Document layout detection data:
##########

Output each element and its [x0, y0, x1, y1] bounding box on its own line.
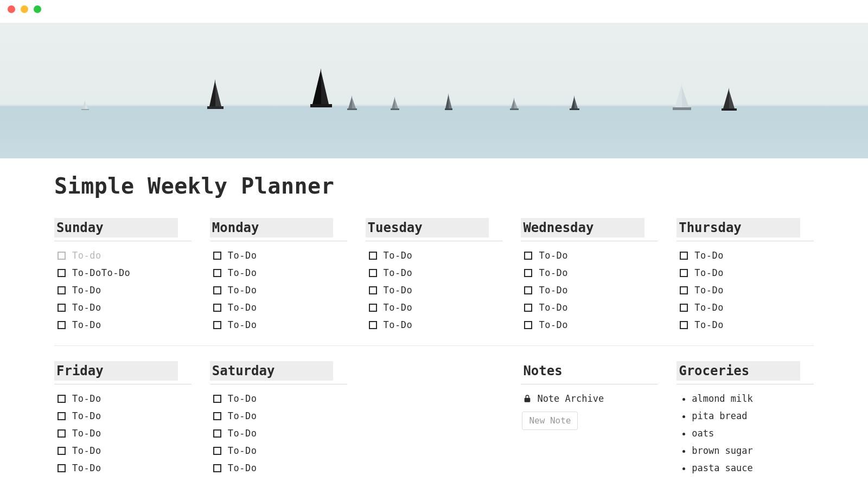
todo-item[interactable]: To-Do [58, 319, 192, 330]
checkbox-icon[interactable] [369, 252, 377, 260]
grocery-item[interactable]: pasta sauce [692, 463, 814, 473]
todo-label: To-Do [694, 267, 724, 278]
todo-item[interactable]: To-Do [213, 285, 347, 296]
checkbox-icon[interactable] [213, 252, 221, 260]
checkbox-icon[interactable] [369, 286, 377, 294]
svg-marker-28 [85, 101, 88, 109]
todo-label: To-Do [228, 250, 257, 261]
checkbox-icon[interactable] [524, 304, 532, 312]
todo-item[interactable]: To-Do [369, 319, 503, 330]
todo-item[interactable]: To-Do [680, 302, 814, 313]
checkbox-icon[interactable] [213, 286, 221, 294]
todo-item[interactable]: To-Do [213, 445, 347, 456]
checkbox-icon[interactable] [58, 412, 66, 420]
svg-marker-27 [82, 100, 85, 109]
todo-item[interactable]: To-Do [58, 285, 192, 296]
todo-label: To-Do [72, 393, 101, 404]
todo-item[interactable]: To-Do [680, 267, 814, 278]
todo-item[interactable]: To-Do [213, 410, 347, 421]
checkbox-icon[interactable] [369, 304, 377, 312]
todo-item[interactable]: To-Do [213, 267, 347, 278]
todo-item[interactable]: To-Do [58, 410, 192, 421]
checkbox-icon[interactable] [58, 321, 66, 329]
todo-item[interactable]: To-Do [680, 250, 814, 261]
note-archive-link[interactable]: Note Archive [521, 393, 658, 404]
todo-item[interactable]: To-Do [369, 250, 503, 261]
todo-item[interactable]: To-Do [524, 250, 658, 261]
checkbox-icon[interactable] [213, 304, 221, 312]
todo-item[interactable]: To-Do [213, 302, 347, 313]
checkbox-icon[interactable] [213, 269, 221, 277]
todo-item[interactable]: To-Do [58, 445, 192, 456]
checkbox-icon[interactable] [680, 304, 688, 312]
close-window-button[interactable] [8, 5, 15, 13]
checkbox-icon[interactable] [524, 269, 532, 277]
svg-rect-23 [673, 107, 691, 110]
checkbox-icon[interactable] [213, 464, 221, 472]
todo-label: To-Do [228, 428, 257, 439]
checkbox-icon[interactable] [524, 321, 532, 329]
todo-item[interactable]: To-Do [58, 463, 192, 473]
todo-item[interactable]: To-Do [369, 302, 503, 313]
minimize-window-button[interactable] [21, 5, 28, 13]
todo-item[interactable]: To-Do [58, 302, 192, 313]
sailboat-icon [347, 95, 357, 112]
grocery-item[interactable]: pita bread [692, 410, 814, 421]
svg-marker-24 [723, 88, 729, 108]
checkbox-icon[interactable] [58, 447, 66, 455]
todo-item[interactable]: To-Do [369, 285, 503, 296]
todo-item[interactable]: To-Do [213, 250, 347, 261]
zoom-window-button[interactable] [34, 5, 41, 13]
cover-image[interactable] [0, 23, 868, 158]
todo-item[interactable]: To-Do [524, 285, 658, 296]
todo-item[interactable]: To-Do [58, 393, 192, 404]
checkbox-icon[interactable] [213, 429, 221, 438]
checkbox-icon[interactable] [58, 304, 66, 312]
todo-item[interactable]: To-DoTo-Do [58, 267, 192, 278]
todo-label: To-Do [72, 463, 101, 473]
checkbox-icon[interactable] [58, 286, 66, 294]
todo-label: To-Do [694, 250, 724, 261]
todo-item[interactable]: To-Do [213, 319, 347, 330]
todo-item[interactable]: To-Do [524, 319, 658, 330]
checkbox-icon[interactable] [58, 269, 66, 277]
checkbox-icon[interactable] [58, 429, 66, 438]
svg-marker-10 [395, 99, 398, 108]
new-note-button[interactable]: New Note [522, 412, 578, 430]
todo-item[interactable]: To-Do [213, 428, 347, 439]
todo-label: To-Do [228, 285, 257, 296]
checkbox-icon[interactable] [680, 321, 688, 329]
checkbox-icon[interactable] [213, 447, 221, 455]
todo-item[interactable]: To-Do [680, 319, 814, 330]
checkbox-icon[interactable] [524, 252, 532, 260]
svg-rect-5 [310, 104, 332, 107]
todo-item[interactable]: To-do [58, 250, 192, 261]
grocery-item[interactable]: oats [692, 428, 814, 439]
svg-marker-6 [348, 95, 352, 108]
checkbox-icon[interactable] [680, 286, 688, 294]
todo-label: To-Do [539, 267, 568, 278]
checkbox-icon[interactable] [369, 269, 377, 277]
todo-item[interactable]: To-Do [213, 393, 347, 404]
checkbox-icon[interactable] [58, 395, 66, 403]
checkbox-icon[interactable] [680, 269, 688, 277]
todo-item[interactable]: To-Do [524, 302, 658, 313]
todo-item[interactable]: To-Do [213, 463, 347, 473]
checkbox-icon[interactable] [58, 464, 66, 472]
checkbox-icon[interactable] [524, 286, 532, 294]
todo-label: To-Do [539, 285, 568, 296]
checkbox-icon[interactable] [213, 395, 221, 403]
svg-marker-19 [575, 98, 578, 108]
checkbox-icon[interactable] [369, 321, 377, 329]
checkbox-icon[interactable] [213, 412, 221, 420]
checkbox-icon[interactable] [213, 321, 221, 329]
todo-item[interactable]: To-Do [369, 267, 503, 278]
checkbox-icon[interactable] [680, 252, 688, 260]
todo-item[interactable]: To-Do [680, 285, 814, 296]
grocery-item[interactable]: almond milk [692, 393, 814, 404]
section-divider [54, 345, 814, 346]
grocery-item[interactable]: brown sugar [692, 445, 814, 456]
todo-item[interactable]: To-Do [58, 428, 192, 439]
todo-item[interactable]: To-Do [524, 267, 658, 278]
checkbox-icon[interactable] [58, 252, 66, 260]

##########

Give the data above again, exactly, with every picture removed.

ANSWER SECTION
Output each element and its [x0, y0, x1, y1] bounding box on its own line.
todo-item[interactable]: To-Do [58, 319, 192, 330]
checkbox-icon[interactable] [369, 252, 377, 260]
grocery-item[interactable]: pasta sauce [692, 463, 814, 473]
todo-label: To-Do [694, 267, 724, 278]
todo-item[interactable]: To-Do [213, 285, 347, 296]
checkbox-icon[interactable] [213, 252, 221, 260]
checkbox-icon[interactable] [369, 286, 377, 294]
svg-marker-28 [85, 101, 88, 109]
todo-label: To-Do [228, 250, 257, 261]
checkbox-icon[interactable] [524, 304, 532, 312]
todo-item[interactable]: To-Do [369, 319, 503, 330]
todo-item[interactable]: To-Do [680, 302, 814, 313]
checkbox-icon[interactable] [213, 286, 221, 294]
todo-item[interactable]: To-Do [213, 445, 347, 456]
checkbox-icon[interactable] [58, 412, 66, 420]
svg-marker-27 [82, 100, 85, 109]
todo-item[interactable]: To-Do [58, 285, 192, 296]
todo-label: To-Do [72, 393, 101, 404]
todo-item[interactable]: To-Do [680, 267, 814, 278]
todo-item[interactable]: To-Do [213, 410, 347, 421]
checkbox-icon[interactable] [369, 304, 377, 312]
todo-item[interactable]: To-Do [213, 267, 347, 278]
todo-item[interactable]: To-Do [58, 410, 192, 421]
checkbox-icon[interactable] [58, 321, 66, 329]
todo-item[interactable]: To-Do [680, 250, 814, 261]
note-archive-link[interactable]: Note Archive [521, 393, 658, 404]
todo-item[interactable]: To-Do [369, 250, 503, 261]
todo-item[interactable]: To-Do [524, 250, 658, 261]
checkbox-icon[interactable] [213, 304, 221, 312]
todo-item[interactable]: To-Do [213, 302, 347, 313]
checkbox-icon[interactable] [213, 269, 221, 277]
todo-item[interactable]: To-Do [58, 445, 192, 456]
checkbox-icon[interactable] [680, 304, 688, 312]
close-window-button[interactable] [8, 5, 15, 13]
checkbox-icon[interactable] [524, 269, 532, 277]
svg-rect-23 [673, 107, 691, 110]
checkbox-icon[interactable] [213, 464, 221, 472]
todo-label: To-Do [228, 428, 257, 439]
checkbox-icon[interactable] [524, 321, 532, 329]
todo-item[interactable]: To-Do [58, 463, 192, 473]
todo-item[interactable]: To-Do [369, 302, 503, 313]
minimize-window-button[interactable] [21, 5, 28, 13]
todo-item[interactable]: To-Do [58, 302, 192, 313]
sailboat-icon [347, 95, 357, 112]
grocery-item[interactable]: pita bread [692, 410, 814, 421]
svg-marker-24 [723, 88, 729, 108]
checkbox-icon[interactable] [58, 447, 66, 455]
todo-item[interactable]: To-Do [369, 285, 503, 296]
todo-item[interactable]: To-Do [213, 250, 347, 261]
zoom-window-button[interactable] [34, 5, 41, 13]
cover-image[interactable] [0, 23, 868, 158]
todo-item[interactable]: To-Do [524, 285, 658, 296]
todo-item[interactable]: To-Do [58, 393, 192, 404]
checkbox-icon[interactable] [213, 429, 221, 438]
checkbox-icon[interactable] [58, 304, 66, 312]
todo-item[interactable]: To-DoTo-Do [58, 267, 192, 278]
todo-label: To-Do [72, 463, 101, 473]
checkbox-icon[interactable] [58, 286, 66, 294]
todo-label: To-Do [694, 250, 724, 261]
todo-item[interactable]: To-Do [213, 319, 347, 330]
todo-item[interactable]: To-Do [524, 319, 658, 330]
checkbox-icon[interactable] [58, 269, 66, 277]
checkbox-icon[interactable] [58, 429, 66, 438]
svg-marker-10 [395, 99, 398, 108]
new-note-button[interactable]: New Note [522, 412, 578, 430]
todo-item[interactable]: To-Do [213, 428, 347, 439]
todo-label: To-Do [228, 285, 257, 296]
checkbox-icon[interactable] [680, 321, 688, 329]
checkbox-icon[interactable] [213, 447, 221, 455]
todo-item[interactable]: To-Do [680, 319, 814, 330]
checkbox-icon[interactable] [524, 252, 532, 260]
svg-rect-5 [310, 104, 332, 107]
todo-item[interactable]: To-do [58, 250, 192, 261]
grocery-item[interactable]: oats [692, 428, 814, 439]
svg-marker-6 [348, 95, 352, 108]
checkbox-icon[interactable] [680, 286, 688, 294]
todo-label: To-Do [539, 267, 568, 278]
checkbox-icon[interactable] [369, 269, 377, 277]
todo-item[interactable]: To-Do [213, 393, 347, 404]
checkbox-icon[interactable] [58, 395, 66, 403]
checkbox-icon[interactable] [680, 269, 688, 277]
todo-item[interactable]: To-Do [524, 302, 658, 313]
todo-item[interactable]: To-Do [213, 463, 347, 473]
checkbox-icon[interactable] [58, 464, 66, 472]
checkbox-icon[interactable] [524, 286, 532, 294]
todo-label: To-Do [539, 285, 568, 296]
checkbox-icon[interactable] [213, 395, 221, 403]
svg-marker-19 [575, 98, 578, 108]
checkbox-icon[interactable] [369, 321, 377, 329]
checkbox-icon[interactable] [213, 412, 221, 420]
checkbox-icon[interactable] [213, 321, 221, 329]
todo-item[interactable]: To-Do [369, 267, 503, 278]
checkbox-icon[interactable] [680, 252, 688, 260]
todo-item[interactable]: To-Do [680, 285, 814, 296]
grocery-item[interactable]: almond milk [692, 393, 814, 404]
section-divider [54, 345, 814, 346]
grocery-item[interactable]: brown sugar [692, 445, 814, 456]
todo-item[interactable]: To-Do [58, 428, 192, 439]
todo-item[interactable]: To-Do [524, 267, 658, 278]
checkbox-icon[interactable] [58, 252, 66, 260]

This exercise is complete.